In Britain, high levels of immigration in recent years have also disguised the problem of low birth rates. Since 2010, the UK population has increased by seven million people, almost entirely as a result of new arrivals. As is now abundantly clear, this kind of ‘transfer’ growth (as opposed to natural growth driven by births) has had a negative and deeply unpopular impact on our economic and social conditions. Adult immigrants compete for housing and infrastructure. Language, cultural and educational differences create friction and reduce social trust. Mass migration has transformed our cities, and not for the better; it’s unsurprising that many British people might be relieved to hear that we may be moving towards population decline.

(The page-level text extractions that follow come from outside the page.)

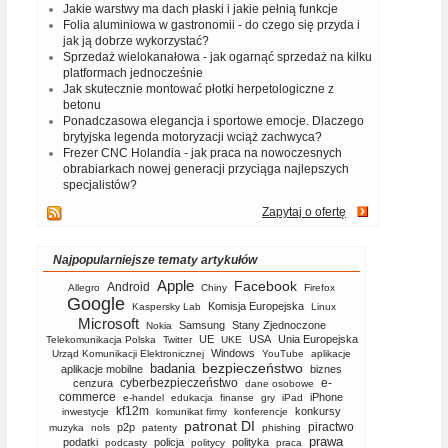
Jakie warstwy ma dach płaski i jakie pełnią funkcje
Folia aluminiowa w gastronomii - do czego się przyda i
jak ją dobrze wykorzystać?
Sprzedaż wielokanałowa - jak ogarnąć sprzedaż na kilku
platformach jednocześnie
Jak skutecznie montować płotki herpetologiczne z
betonu
Ponadczasowa elegancja i sportowe emocje. Dlaczego
brytyjska legenda motoryzacji wciąż zachwyca?
Frezer CNC Holandia - jak praca na nowoczesnych
obrabiarkach nowej generacji przyciąga najlepszych
specjalistów?
Zapytaj o ofertę
Najpopularniejsze tematy artykułów
Apple
Facebook
Android
Allegro
Chiny
Firefox
Google
Komisja Europejska
Kaspersky Lab
Linux
Microsoft
Samsung
Stany Zjednoczone
Nokia
UE
USA
Unia Europejska
Telekomunikacja Polska
Twitter
UKE
Windows
Urząd Komunikacji Elektronicznej
YouTube
aplikacje
bezpieczeństwo
badania
aplikacje mobilne
biznes
cyberbezpieczeństwo
e-
cenzura
dane osobowe
commerce
iPhone
e-handel
edukacja
finanse
gry
iPad
kf12m
konkursy
inwestycje
komunikat firmy
konferencje
patronat DI
piractwo
p2p
muzyka
nols
patenty
phishing
prawa
podatki
policja
polityka
podcasty
politycy
praca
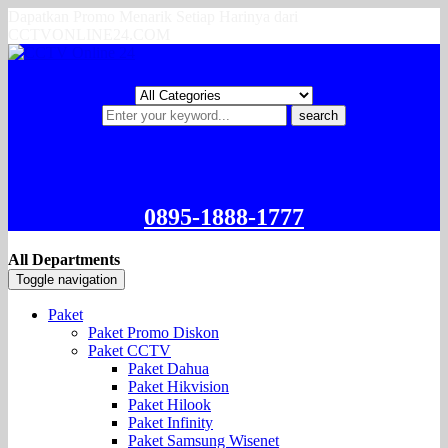
Dapatkan Promo Menarik Setiap Harinya dari
CCTVONLINE24.COM
search
0895-1888-1777
All Departments
Toggle navigation
Paket
Paket Promo Diskon
Paket CCTV
Paket Dahua
Paket Hikvision
Paket Hilook
Paket Infinity
Paket Samsung Wisenet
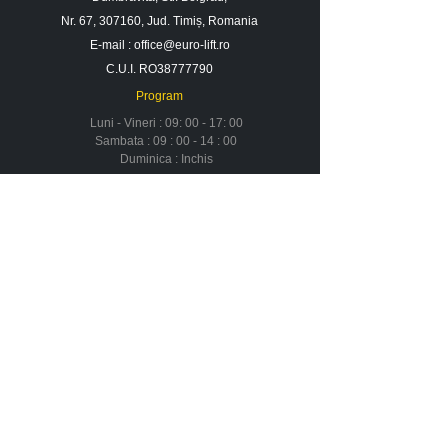
Nr. 67, 307160, Jud. Timiș, Romania
E-mail :
office@euro-lift.ro
C.U.I. RO38777790
Program
Luni - Vineri : 09: 00 - 17: 00
Sambata : 09 : 00 - 14 : 00
Duminica : Inchis
Contact
Despre noi
Urmareste-ne in social media
Newsletter
Nu rata ofertele si promotiile noastre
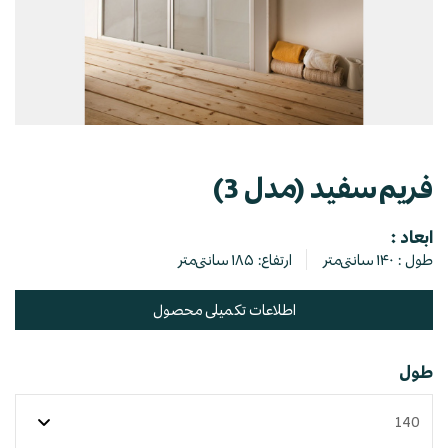
فريم سفيد (مدل 3)
ابعاد :
طول : ۱۴۰ سانتی‌متر
ارتفاع: ۱۸۵ سانتی‌متر
اطلاعات تکمیلی محصول
طول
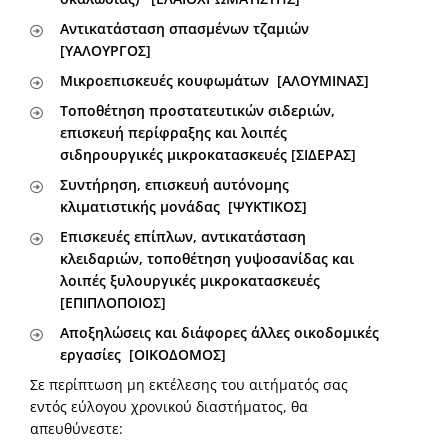
Αντικατάσταση σπασμένων τζαμιών
[ΥΑΛΟΥΡΓΟΣ]
Μικροεπισκευές κουφωμάτων [ΑΛΟΥΜΙΝΑΣ]
Τοποθέτηση προστατευτικών σιδεριών,
επισκευή περίφραξης και λοιπές
σιδηρουργικές μικροκατασκευές [ΣΙΔΕΡΑΣ]
Συντήρηση, επισκευή αυτόνομης
κλιματιστικής μονάδας [ΨΥΚΤΙΚΟΣ]
Επισκευές επίπλων, αντικατάσταση
κλειδαριών, τοποθέτηση γυψοσανίδας και
λοιπές ξυλουργικές μικροκατασκευές
[ΕΠΙΠΛΟΠΟΙΟΣ]
Αποξηλώσεις και διάφορες άλλες οικοδομικές
εργασίες [ΟΙΚΟΔΟΜΟΣ]
Σε περίπτωση μη εκτέλεσης του αιτήματός σας
εντός εύλογου χρονικού διαστήματος, θα
απευθύνεστε:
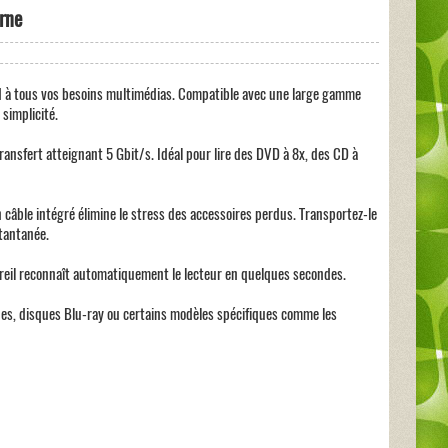
rne
 à tous vos besoins multimédias. Compatible avec une large gamme
 simplicité.
ransfert atteignant 5 Gbit/s. Idéal pour lire des DVD à 8x, des CD à
n câble intégré élimine le stress des accessoires perdus. Transportez-le
stantanée.
pareil reconnaît automatiquement le lecteur en quelques secondes.
nes, disques Blu-ray ou certains modèles spécifiques comme les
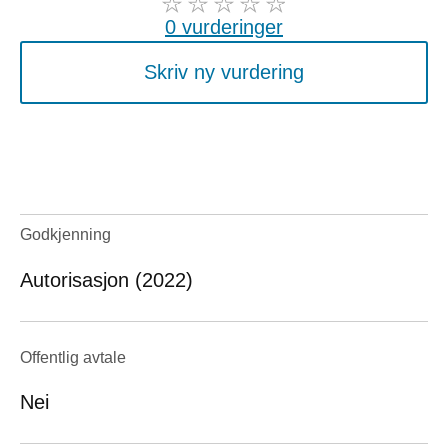
0 vurderinger
Skriv ny vurdering
Godkjenning
Autorisasjon (2022)
Offentlig avtale
Nei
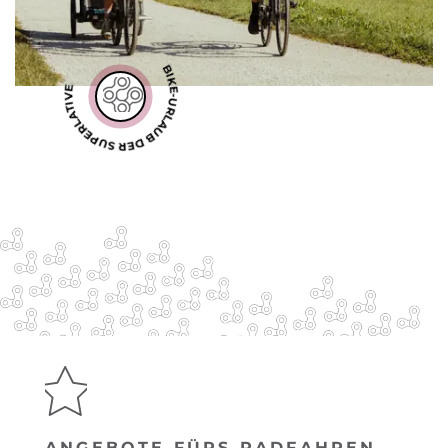
BIKE-URLAUB DER SUPERLATIVE
ANGEBOTE FÜRS RADFAHREN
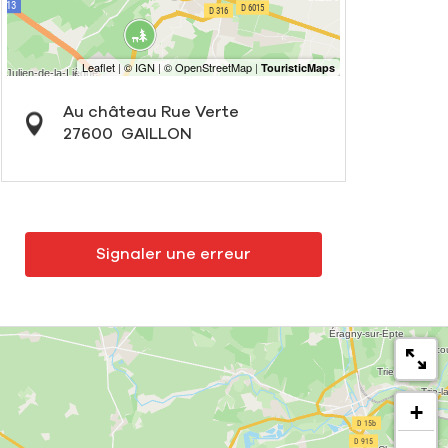
Au château Rue Verte
27600
GAILLON
Signaler une erreur
+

But natural population growth – the birth of new babies – carries none of the downsides of mass immigration. Babies are born into existing families, without requiring any additional housing, and making negligible contributions to consumption or infrastructure demand for at least eighteen years, by which time natural deaths will have freed up housing stock and other resources. Children born in Britain are educated in the British education system, learning our language, culture and the skills they require to positively contribute to our society and economy. While net migration of 300 000 or more foreign adults each year has placed huge strain on society, an additional 300 000 babies born each year – the gap between current annual birth numbers and population sustainability – would have little impact in the short term but store up a bountiful demographic dividend for twenty years time.
It is sadly ironic that Johnson’s gravest political error – the “Boriswave” – has become the greatest political barrier to understanding the consequences of falling national birth rates. But it is a barrier we must try to overcome; the fact that the ratio of working age people to retirees has continued to decline despite such an enormous influx of young migrants should be an indicator of just how serious Britain’s birth dearth really is.
As a former Prime Minister and prolific columnist, Boris Johnson is still an influential figure. Yet it is noticeable how far the debate has moved in the last three years. Back in 2023, discussions about falling birth rates were derided as ‘far fight’ moral panics by much of the mainstream media, yet all of our national news outlets now regularly profile this issue. Just last week the Guardian published a comprehensive report on the economic impact of declining fertility.
Johnson is now an outlier in his demographic denialism as more and more of his peers are becoming worried about the baby bust. But worrying isn’t enough – we must act. Most young people still want to become parents, and the average desired family size is a healthy 2.2 children. The task of government and society is to break down the barriers that stop these dreams from becoming reality. If we could devote half as much time and energy into saving humanity as Johnson has devoted to saving the polar bears, perhaps we might have a fighting chance.